Leave out the pictures, and write out exactly the lines from the beginning of the material to the line holding "Program skupa", that line included, and nothing else.

---*---

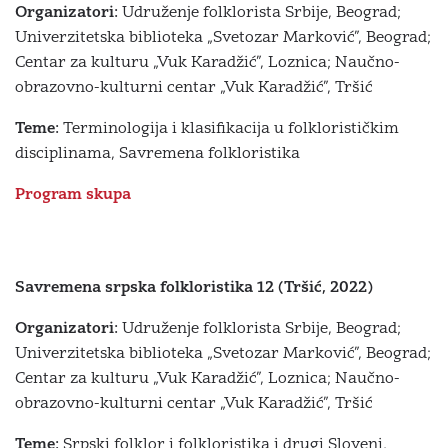
Organizatori:
Udruženje folklorista Srbije, Beograd;
Univerzitetska biblioteka „Svetozar Marković”, Beograd;
Centar za kulturu „Vuk Karadžić”, Loznica; Naučno-
obrazovno-kulturni centar „Vuk Karadžić”, Tršić
Teme:
Terminologija i klasifikacija u folklorističkim
disciplinama, Savremena folkloristika
Program skupa
Savremena srpska folkloristika 12 (Tršić, 2022)
Organizatori:
Udruženje folklorista Srbije, Beograd;
Univerzitetska biblioteka „Svetozar Marković”, Beograd;
Centar za kulturu „Vuk Karadžić”, Loznica; Naučno-
obrazovno-kulturni centar „Vuk Karadžić”, Tršić
Teme:
Srpski folklor i folkloristika i drugi Sloveni,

---*---

### Solution for this problem:
Organizatori:
Udruženje folklorista Srbije, Beograd;
Univerzitetska biblioteka „Svetozar Marković”, Beograd;
Centar za kulturu „Vuk Karadžić”, Loznica; Naučno-
obrazovno-kulturni centar „Vuk Karadžić”, Tršić
Teme:
Terminologija i klasifikacija u folklorističkim
disciplinama, Savremena folkloristika
Program skupa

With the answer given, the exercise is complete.